Many Hindu Religious leaders like Swami Ramdev, Rambhadracharya, Sadhvi Prachi, Pragya Thakur and Bharatiya Janata Party politician Giriraj Singh came to his support. He also got support from Akhil Bharatiya Akhara Parishad On 22 January 2023, several Hindu organizations called for a protest at Jantar Mantar in New Delhi in support of Bageshwar Dham Sarkar's Chief, Dhirendra Shastri. On 25 January 2023, the Nagpur Police gave a clean chit to Dhirendra Shastri against an allegation of promoting superstitious activities in his public programmes in Nagpur. Commissioner of Police Amitesh Kumar said that during an inquiry into the complaint and the examination of "evidence" submitted by complainant Shyam Manav, founder of 'Akhil Bharatiya Andhashraddha Nirmoolan Samiti', nothing was found that could attract action under the Maharashtra Anti-Superstition & Black Magic Act.

=== Love Jihad in NCERT book ===
Shastri claimed that a lesson titled "Chitthi Aayi Hai" in the NCERT Class 3 environmental studies textbook promotes Love Jihad. The chapter features a letter from a girl named Reena to her friend Ahmed. He questioned why the letter was addressed to a Muslim boy and suggested that such content harms Hindu sentiments and reflects an agenda to influence young minds.
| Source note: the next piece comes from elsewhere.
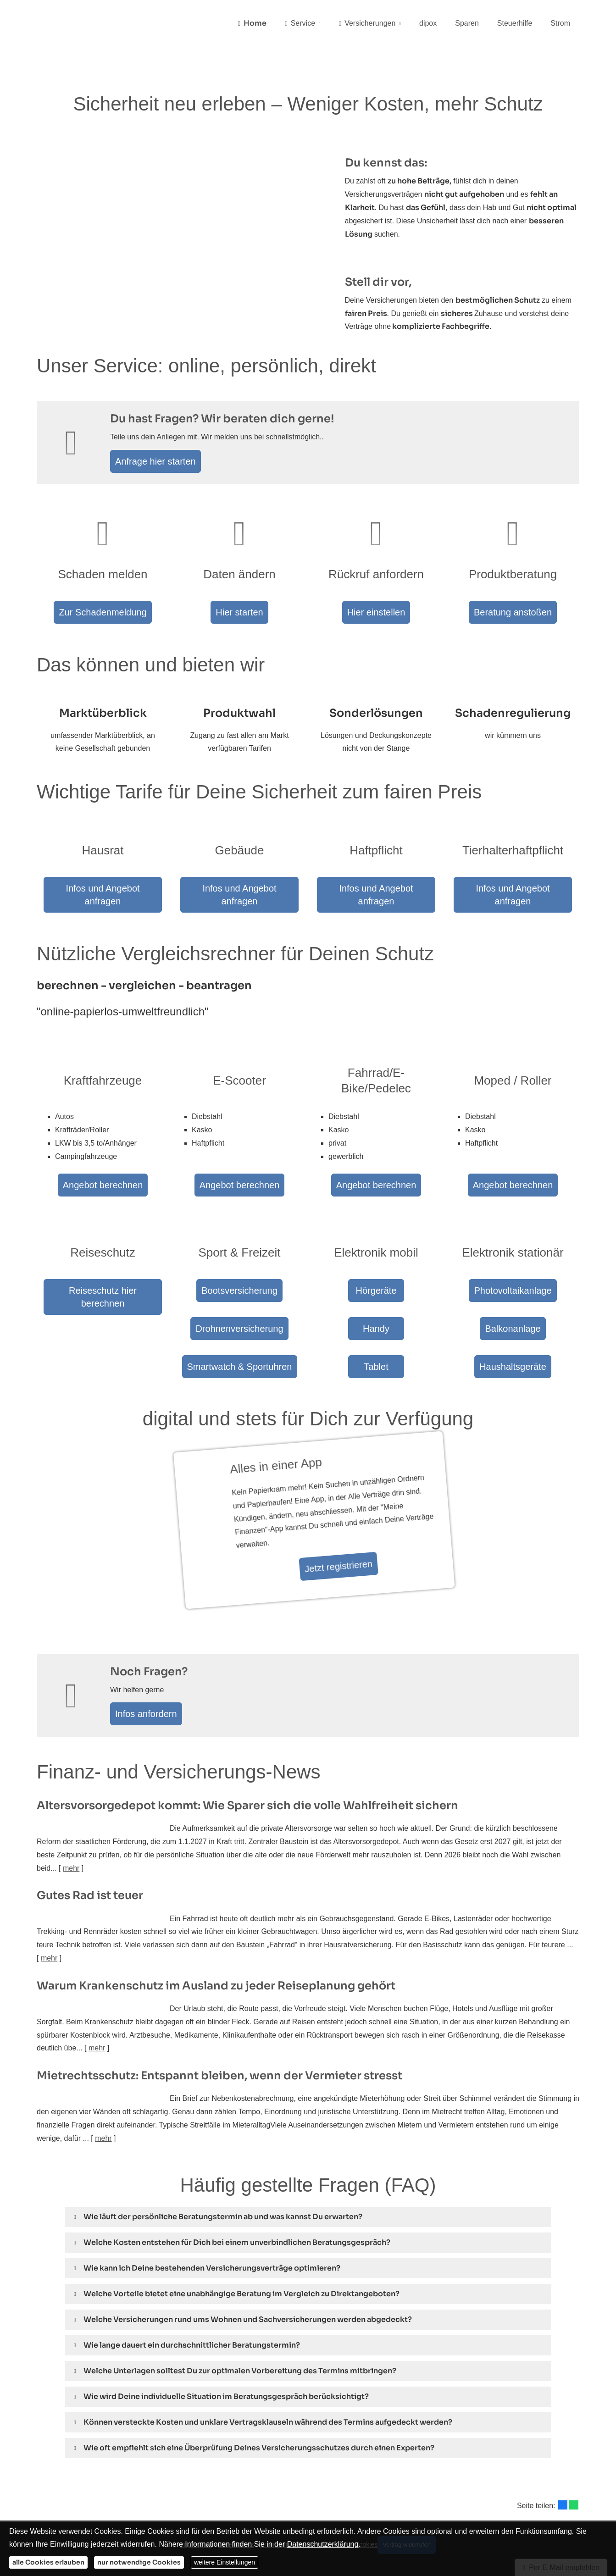 The height and width of the screenshot is (2576, 616). Describe the element at coordinates (239, 1325) in the screenshot. I see `Smartwatch & Sportuhren [button]` at that location.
=== Remarks on Bengali food habits during Durga Puja ===
On 13 September 2026, Shastri sparked political backlash in West Bengal after appealing to the public to refrain from eating non vegetarian food near pandals during Durga puja, referring to those who ignored the call as "pakhandi". His comments triggered protests across the state over cultural sentiments, leading to police complaints and the arrest of a local political leader who had burnt his photographs during demonstration.
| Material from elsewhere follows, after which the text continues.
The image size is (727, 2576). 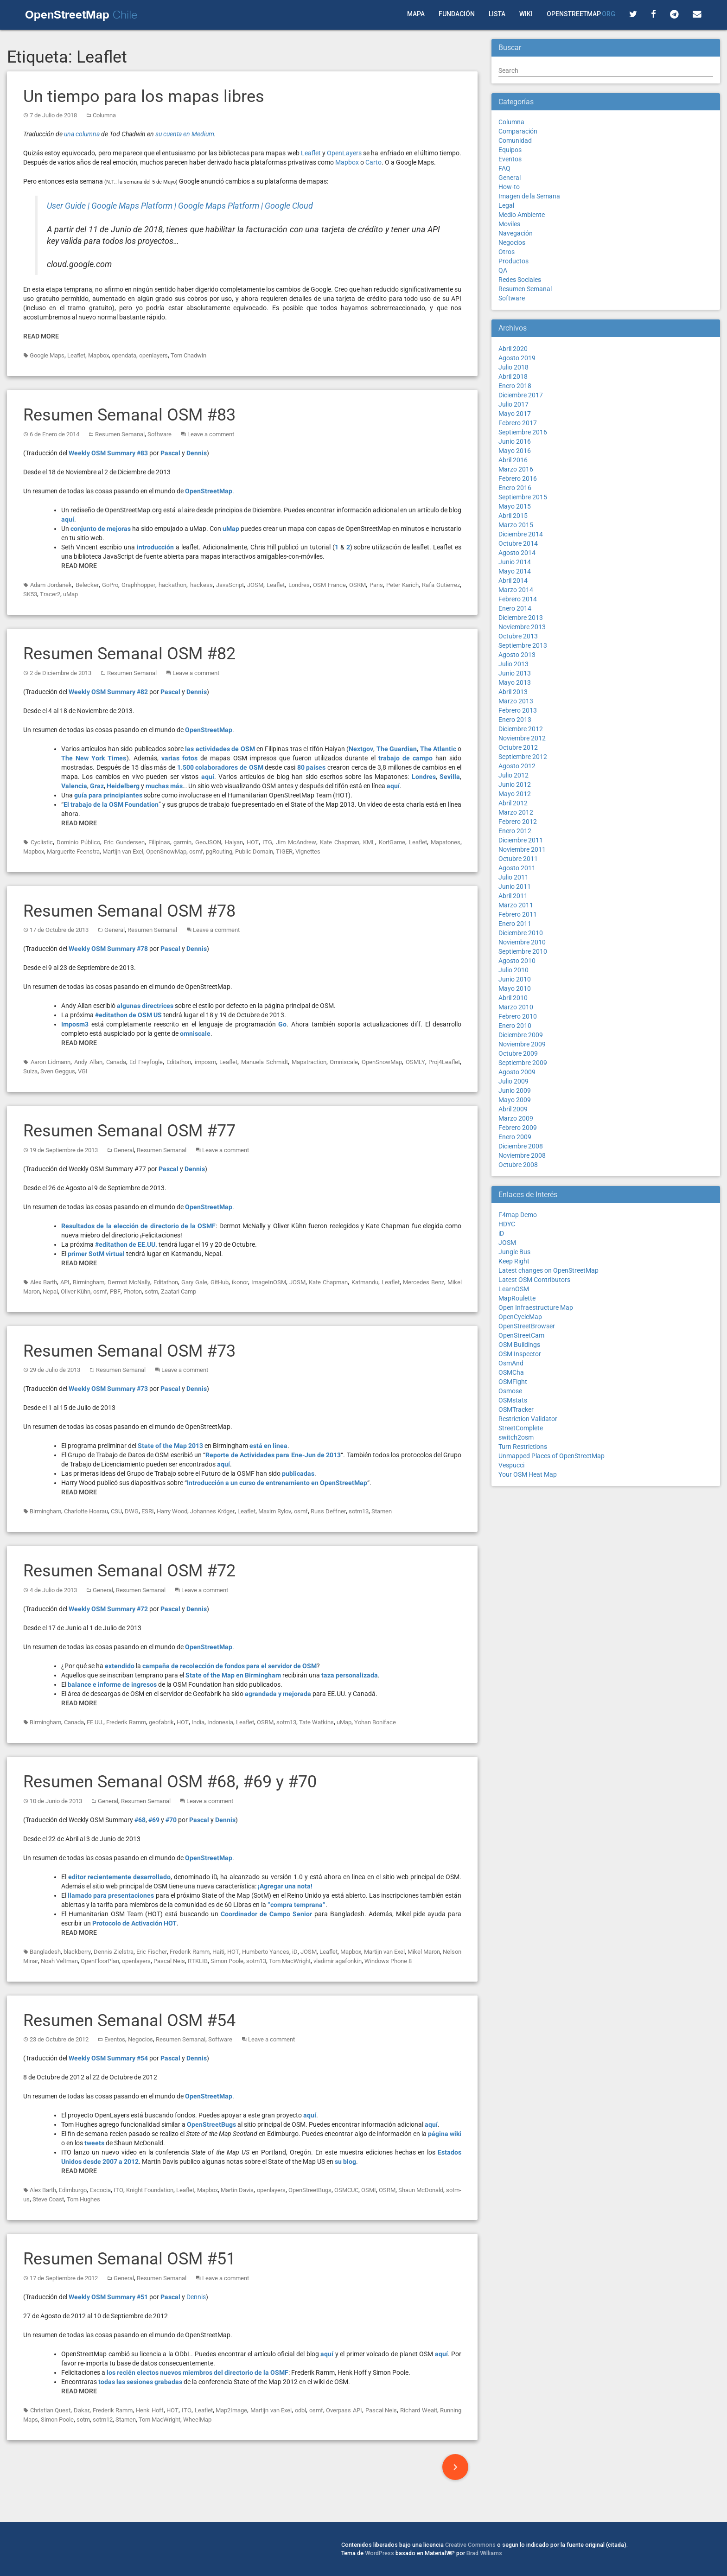 I want to click on hackathon, so click(x=172, y=584).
=== Views on religious events and festivals ===
On September 18, 2026, Shastri supported calls by the Vishva Hindu Parishad (VHP) to restrict Muslims from participating in Garba and Dandiya events during Navratri. Moreover, the VHP argued that Navratri is a religious festival dedicated to worshipping Goddess Durga and should not be treated as a general cultural event.

== Hindu nationalism ==
On the birth anniversary of Netaji Subhash Chandra Bose on January 23, Shastri gave the slogan "Give us your support, we will give Hindu Rashtra" to declare India as a Hindu nation. He also urged that Ramcharitmanas be declared the national scripture of India. In Rajat Sharma's Aapki Adalat Show Shastri said that he respects all religions and is not against any religion but will not tolerate objectionable remarks against his religion. He also said that he will continue to raise the demand for Hindu Rashtra and Akhand Bharat.

Shastri's remarks received mixed reactions, AIMIM chief Asaduddin Owaisi opposed it citing the constitution, while Uttar Pradesh Chief Minister Yogi Adityanath endorsed his remarks and said that India is already a Hindu Rashtra.